Easy and the Dr., bringing help to the manually afflicted. As I become less and less able to hold onto objects, lift them, use tools and utensils, open jars and bottles, and so on — no longer able to coordinate small muscles or summon the strength for many everyday actions, and obliged to endure considerable pain to accomplish the things I can manage —  I have come to rely on Easy Grip utensils and tools from the OXO company and on the Dr. Grip pens from the Pilot company, with their thick bodies and slightly flared front ends.

The Dr. has been a friend of mine since I suffered significant ulnar nerve damage in my right arm in 2003 — damaging or disabling various muscles in my right hand, so that I had to switch as much as I could to my left hand (but handwriting was unswitchable, so that unless I wrote very slowly and carefully, even I often couldn’t decipher the result); and leaving me with constant low-grade pain in that arm and hand, with occasional sharp strikes of electric pain. There wasn’t much to do about that pain, but I could improve my handwriting with well-designed pens from the Dr.

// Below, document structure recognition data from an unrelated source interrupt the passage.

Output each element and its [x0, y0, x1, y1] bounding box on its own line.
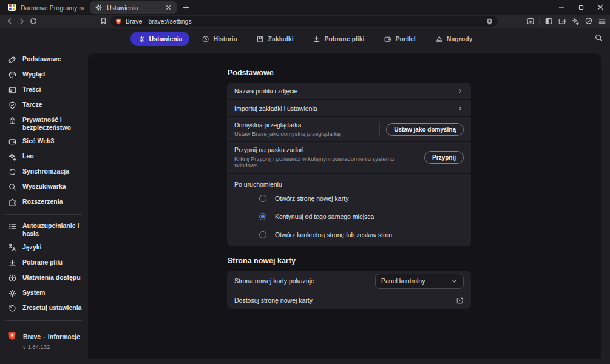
sidebar-item-zresetuj[interactable]: Zresetuj ustawienia: [0, 301, 88, 316]
settings-sidebar: Podstawowe Wygląd Treści Tarcze Prywatno…: [0, 52, 88, 352]
site-favicon-icon: [8, 4, 16, 12]
external-link-icon: [456, 297, 464, 305]
sidebar-label: Podstawowe: [22, 55, 61, 63]
section-title-podstawowe: Podstawowe: [228, 69, 471, 77]
sparkle-icon: [8, 152, 17, 161]
sidebar-item-podstawowe[interactable]: Podstawowe: [0, 52, 88, 67]
tab-title: Darmowe Programy na Windows – W: [21, 4, 84, 12]
pin-button[interactable]: Przypnij: [424, 151, 464, 164]
sidebar-label: Prywatność i bezpieczeństwo: [22, 116, 84, 131]
radio-label: Otwórz konkretną stronę lub zestaw stron: [275, 231, 392, 238]
nav-tab-label: Portfel: [396, 35, 416, 42]
chevron-down-icon: [451, 278, 458, 285]
settings-nav: Ustawienia Historia Zakładki Pobrane pli…: [130, 32, 480, 46]
set-default-button[interactable]: Ustaw jako domyślną: [386, 123, 464, 136]
sidebar-item-siec-web3[interactable]: Sieć Web3: [0, 134, 88, 149]
sidebar-item-rozszerzenia[interactable]: Rozszerzenia: [0, 195, 88, 210]
sidebar-item-wyglad[interactable]: Wygląd: [0, 67, 88, 83]
reload-icon[interactable]: [29, 17, 38, 25]
content-icon: [8, 86, 17, 95]
section-title-strona-nowej-karty: Strona nowej karty: [228, 257, 471, 265]
reader-mode-icon[interactable]: [526, 17, 535, 26]
rewards-triangle-icon: [435, 35, 443, 43]
sidebar-label: Leo: [22, 152, 34, 160]
row-ntp-shows: Strona nowej karty pokazuje Panel kontro…: [227, 271, 471, 292]
radio-selected-icon[interactable]: [259, 213, 266, 220]
forward-icon[interactable]: [18, 17, 26, 25]
wallet-icon: [8, 137, 17, 146]
nav-tab-historia[interactable]: Historia: [194, 32, 244, 46]
gear-icon: [138, 35, 146, 43]
row-label: Nazwa profilu i zdjęcie: [234, 87, 456, 95]
brave-shield-logo-icon: [115, 18, 122, 25]
radio-icon[interactable]: [259, 195, 266, 202]
leo-ai-sparkle-icon[interactable]: [571, 17, 580, 26]
sidebar-item-ulatwienia[interactable]: Ułatwienia dostępu: [0, 271, 88, 286]
nav-tab-portfel[interactable]: Portfel: [377, 32, 423, 46]
close-button[interactable]: [591, 0, 610, 15]
radio-label: Otwórz stronę nowej karty: [275, 195, 348, 202]
browser-toolbar: Brave brave://settings: [0, 15, 610, 28]
sidebar-item-tarcze[interactable]: Tarcze: [0, 98, 88, 113]
gear-icon: [8, 289, 17, 298]
sidebar-item-wyszukiwarka[interactable]: Wyszukiwarka: [0, 180, 88, 195]
bookmark-icon[interactable]: [100, 17, 108, 25]
nav-tab-label: Pobrane pliki: [325, 35, 365, 42]
settings-page: Ustawienia Historia Zakładki Pobrane pli…: [0, 28, 610, 364]
nav-tab-nagrody[interactable]: Nagrody: [428, 32, 480, 46]
search-icon[interactable]: [594, 33, 603, 42]
dropdown-value: Panel kontrolny: [381, 277, 451, 285]
sidebar-item-brave-informacje[interactable]: Brave – informacje v 1.84.132: [0, 325, 88, 352]
row-subtitle: Ustaw Brave jako domyślną przeglądarkę: [234, 130, 373, 137]
sidebar-item-pobrane-pliki[interactable]: Pobrane pliki: [0, 255, 88, 271]
back-icon[interactable]: [5, 17, 14, 25]
row-profile-name[interactable]: Nazwa profilu i zdjęcie: [227, 83, 471, 99]
menu-hamburger-icon[interactable]: [597, 17, 606, 26]
puzzle-icon: [8, 198, 17, 207]
maximize-button[interactable]: [571, 0, 591, 15]
shields-panel-icon[interactable]: [486, 18, 493, 25]
tab-close-icon[interactable]: [164, 4, 172, 12]
window-controls: [552, 0, 610, 15]
sidebar-item-autouzupelnianie[interactable]: Autouzupełnianie i hasła: [0, 219, 88, 240]
minimize-button[interactable]: [552, 0, 571, 15]
lock-icon: [8, 116, 17, 125]
nav-tab-label: Historia: [213, 35, 237, 42]
row-divider: [418, 150, 418, 164]
sidebar-item-system[interactable]: System: [0, 286, 88, 301]
tab-active[interactable]: Ustawienia: [90, 1, 177, 14]
row-customize-ntp[interactable]: Dostosuj stronę nowej karty: [227, 292, 471, 309]
settings-content-panel: Podstawowe Nazwa profilu i zdjęcie Impor…: [88, 53, 601, 359]
radio-option-continue[interactable]: Kontynuuj od tego samego miejsca: [234, 207, 464, 226]
nav-tab-zakladki[interactable]: Zakładki: [249, 32, 301, 46]
wallet-icon[interactable]: [557, 17, 566, 26]
podstawowe-card: Nazwa profilu i zdjęcie Importuj zakładk…: [227, 83, 471, 246]
new-tab-icon[interactable]: [181, 2, 191, 12]
row-import-bookmarks[interactable]: Importuj zakładki i ustawienia: [227, 99, 471, 116]
sidebar-item-leo[interactable]: Leo: [0, 149, 88, 164]
radio-option-specific-pages[interactable]: Otwórz konkretną stronę lub zestaw stron: [234, 226, 464, 244]
sidebar-item-synchronizacja[interactable]: Synchronizacja: [0, 164, 88, 180]
radio-icon[interactable]: [259, 231, 266, 238]
rewards-badge-icon[interactable]: [584, 17, 593, 26]
sidebar-label: Synchronizacja: [22, 167, 69, 175]
tab-inactive[interactable]: Darmowe Programy na Windows – W: [4, 1, 89, 14]
sidebar-item-jezyki[interactable]: Języki: [0, 240, 88, 255]
sidebar-label: Tarcze: [22, 101, 42, 109]
sidebar-item-prywatnosc[interactable]: Prywatność i bezpieczeństwo: [0, 113, 88, 134]
nav-tab-ustawienia[interactable]: Ustawienia: [130, 32, 190, 46]
radio-option-new-tab[interactable]: Otwórz stronę nowej karty: [234, 189, 464, 207]
sidebar-item-tresci[interactable]: Treści: [0, 83, 88, 98]
nav-tab-label: Nagrody: [447, 35, 473, 42]
urlbar-divider: [481, 18, 481, 25]
address-bar[interactable]: Brave brave://settings: [110, 16, 498, 27]
sidebar-toggle-icon[interactable]: [544, 17, 553, 26]
sidebar-label: Rozszerzenia: [22, 198, 63, 206]
list-icon: [8, 222, 17, 231]
ntp-shows-dropdown[interactable]: Panel kontrolny: [375, 274, 464, 289]
nav-tab-pobrane-pliki[interactable]: Pobrane pliki: [306, 32, 372, 46]
nav-tab-label: Ustawienia: [149, 35, 183, 42]
sidebar-label: Wygląd: [22, 70, 45, 78]
wallet-icon: [384, 35, 392, 43]
sidebar-label: Zresetuj ustawienia: [22, 304, 81, 312]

Then, in a separate development, osteoarthritis advanced upon me, appearing in different joints on different days, sometimes with crippling pain. More recently, it has settled pretty much constantly in the joints of my hands, both hands, sometimes making them red and swollen and painful to the touch. Most recently, two fingers on my left hand have developed trigger finger, in which the finger gets locked in a bent position and will release, painfully, with a pop. Dr. Grip has become even more significant in my life, and I’m now appealing to Easy Grip more and more just to manage simple tasks.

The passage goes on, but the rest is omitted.